What this task involves
In the entries below, count the lines holding "header". Reply with the number only.
··· Data to examine
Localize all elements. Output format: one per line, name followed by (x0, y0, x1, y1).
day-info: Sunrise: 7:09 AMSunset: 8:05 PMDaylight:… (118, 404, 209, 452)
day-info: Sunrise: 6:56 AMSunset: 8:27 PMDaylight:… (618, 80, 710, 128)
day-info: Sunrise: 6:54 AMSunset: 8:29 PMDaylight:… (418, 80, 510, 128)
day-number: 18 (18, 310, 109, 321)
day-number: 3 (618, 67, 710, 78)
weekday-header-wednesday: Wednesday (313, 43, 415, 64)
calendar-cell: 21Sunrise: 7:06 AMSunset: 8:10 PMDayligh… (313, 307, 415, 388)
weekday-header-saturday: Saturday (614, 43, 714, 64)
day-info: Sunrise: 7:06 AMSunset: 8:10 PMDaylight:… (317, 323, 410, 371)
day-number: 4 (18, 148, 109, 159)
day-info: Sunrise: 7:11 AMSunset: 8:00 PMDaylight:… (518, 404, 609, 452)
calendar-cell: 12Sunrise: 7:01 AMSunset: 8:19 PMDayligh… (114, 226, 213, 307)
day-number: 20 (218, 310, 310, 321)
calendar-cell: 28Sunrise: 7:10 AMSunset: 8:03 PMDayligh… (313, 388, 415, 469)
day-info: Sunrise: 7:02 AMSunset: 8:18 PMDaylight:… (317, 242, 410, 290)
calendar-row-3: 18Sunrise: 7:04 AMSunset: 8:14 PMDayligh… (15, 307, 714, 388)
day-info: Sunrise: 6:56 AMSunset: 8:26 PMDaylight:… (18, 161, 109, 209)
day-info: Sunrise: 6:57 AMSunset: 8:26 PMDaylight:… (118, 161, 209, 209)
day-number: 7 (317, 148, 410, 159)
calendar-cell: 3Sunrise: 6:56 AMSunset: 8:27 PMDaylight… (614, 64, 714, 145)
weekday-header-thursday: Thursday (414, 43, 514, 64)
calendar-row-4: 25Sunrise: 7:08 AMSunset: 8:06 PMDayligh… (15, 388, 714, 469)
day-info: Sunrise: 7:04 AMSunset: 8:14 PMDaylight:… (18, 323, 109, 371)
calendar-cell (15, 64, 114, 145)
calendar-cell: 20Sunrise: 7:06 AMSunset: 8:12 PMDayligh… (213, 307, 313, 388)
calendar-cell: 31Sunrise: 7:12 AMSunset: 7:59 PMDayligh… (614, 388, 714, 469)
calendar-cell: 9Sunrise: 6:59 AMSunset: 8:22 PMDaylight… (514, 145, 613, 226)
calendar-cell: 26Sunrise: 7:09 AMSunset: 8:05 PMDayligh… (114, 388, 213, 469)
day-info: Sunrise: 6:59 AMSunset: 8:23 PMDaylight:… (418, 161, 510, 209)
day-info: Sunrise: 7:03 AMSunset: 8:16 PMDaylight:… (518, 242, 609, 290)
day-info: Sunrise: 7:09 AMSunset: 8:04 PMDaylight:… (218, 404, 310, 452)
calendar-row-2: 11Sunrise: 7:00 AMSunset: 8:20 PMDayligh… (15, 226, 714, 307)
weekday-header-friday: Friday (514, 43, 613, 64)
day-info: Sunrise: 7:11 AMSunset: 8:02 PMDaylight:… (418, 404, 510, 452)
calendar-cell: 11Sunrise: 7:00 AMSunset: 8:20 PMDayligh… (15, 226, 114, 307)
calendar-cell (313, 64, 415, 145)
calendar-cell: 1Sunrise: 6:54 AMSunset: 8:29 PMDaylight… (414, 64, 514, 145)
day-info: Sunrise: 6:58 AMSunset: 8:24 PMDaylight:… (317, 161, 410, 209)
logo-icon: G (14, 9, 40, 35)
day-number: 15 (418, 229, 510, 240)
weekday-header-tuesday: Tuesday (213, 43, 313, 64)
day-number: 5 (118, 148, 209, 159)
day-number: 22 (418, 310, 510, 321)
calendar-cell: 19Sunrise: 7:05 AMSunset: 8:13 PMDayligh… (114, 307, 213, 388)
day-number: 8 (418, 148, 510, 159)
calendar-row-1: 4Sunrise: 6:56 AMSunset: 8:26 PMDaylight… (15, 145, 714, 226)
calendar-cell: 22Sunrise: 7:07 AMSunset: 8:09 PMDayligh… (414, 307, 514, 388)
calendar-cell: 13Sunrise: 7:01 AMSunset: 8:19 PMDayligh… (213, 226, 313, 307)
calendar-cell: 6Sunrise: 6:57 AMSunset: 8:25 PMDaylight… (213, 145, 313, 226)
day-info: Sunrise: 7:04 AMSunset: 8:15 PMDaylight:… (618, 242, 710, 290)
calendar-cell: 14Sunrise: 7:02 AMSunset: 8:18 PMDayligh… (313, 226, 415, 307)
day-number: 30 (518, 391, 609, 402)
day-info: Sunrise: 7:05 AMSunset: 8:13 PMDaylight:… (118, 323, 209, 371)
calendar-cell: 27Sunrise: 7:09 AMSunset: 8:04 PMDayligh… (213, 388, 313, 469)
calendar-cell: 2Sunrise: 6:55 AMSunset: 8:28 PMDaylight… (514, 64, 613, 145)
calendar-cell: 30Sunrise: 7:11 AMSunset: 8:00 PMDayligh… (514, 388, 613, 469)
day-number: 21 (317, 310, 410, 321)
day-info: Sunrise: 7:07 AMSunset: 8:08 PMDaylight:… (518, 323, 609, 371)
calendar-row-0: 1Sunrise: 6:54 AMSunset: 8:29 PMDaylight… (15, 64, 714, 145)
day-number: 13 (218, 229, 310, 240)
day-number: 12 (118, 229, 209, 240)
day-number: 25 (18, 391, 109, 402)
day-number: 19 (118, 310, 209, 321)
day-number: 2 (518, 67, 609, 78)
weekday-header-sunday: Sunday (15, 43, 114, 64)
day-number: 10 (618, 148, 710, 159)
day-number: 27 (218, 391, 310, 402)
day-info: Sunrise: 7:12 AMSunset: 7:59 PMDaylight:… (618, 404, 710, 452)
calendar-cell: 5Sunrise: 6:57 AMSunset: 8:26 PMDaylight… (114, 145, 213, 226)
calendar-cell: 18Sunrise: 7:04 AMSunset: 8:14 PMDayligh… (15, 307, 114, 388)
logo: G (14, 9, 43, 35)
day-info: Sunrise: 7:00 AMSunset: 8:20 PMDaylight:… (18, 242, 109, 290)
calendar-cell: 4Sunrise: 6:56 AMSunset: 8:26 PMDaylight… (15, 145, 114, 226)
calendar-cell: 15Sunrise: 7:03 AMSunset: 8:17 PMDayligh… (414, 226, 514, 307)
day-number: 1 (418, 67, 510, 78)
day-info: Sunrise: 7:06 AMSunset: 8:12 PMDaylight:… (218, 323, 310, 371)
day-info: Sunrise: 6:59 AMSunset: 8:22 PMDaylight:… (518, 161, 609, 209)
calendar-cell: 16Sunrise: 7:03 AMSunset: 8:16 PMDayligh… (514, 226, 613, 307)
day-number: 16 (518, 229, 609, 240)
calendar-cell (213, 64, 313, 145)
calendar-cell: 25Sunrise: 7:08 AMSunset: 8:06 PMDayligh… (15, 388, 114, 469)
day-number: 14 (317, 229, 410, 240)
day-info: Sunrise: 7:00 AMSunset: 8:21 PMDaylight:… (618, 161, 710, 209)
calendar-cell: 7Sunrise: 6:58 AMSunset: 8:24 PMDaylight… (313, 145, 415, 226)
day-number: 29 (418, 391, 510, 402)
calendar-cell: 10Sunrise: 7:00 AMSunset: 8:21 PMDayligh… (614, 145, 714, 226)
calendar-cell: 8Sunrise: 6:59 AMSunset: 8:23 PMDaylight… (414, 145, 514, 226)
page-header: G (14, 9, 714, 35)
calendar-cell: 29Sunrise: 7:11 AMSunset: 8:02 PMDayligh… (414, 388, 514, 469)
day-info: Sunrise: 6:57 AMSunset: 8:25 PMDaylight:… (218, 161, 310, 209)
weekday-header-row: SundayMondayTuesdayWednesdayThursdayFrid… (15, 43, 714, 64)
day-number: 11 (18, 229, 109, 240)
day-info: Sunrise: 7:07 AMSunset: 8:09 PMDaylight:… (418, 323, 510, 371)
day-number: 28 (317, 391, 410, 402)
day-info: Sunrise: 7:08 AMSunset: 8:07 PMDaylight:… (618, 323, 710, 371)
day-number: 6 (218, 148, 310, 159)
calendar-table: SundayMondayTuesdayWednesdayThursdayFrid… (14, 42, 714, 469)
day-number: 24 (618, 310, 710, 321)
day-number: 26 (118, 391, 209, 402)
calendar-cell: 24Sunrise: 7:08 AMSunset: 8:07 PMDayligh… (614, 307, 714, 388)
······
Response to this task
8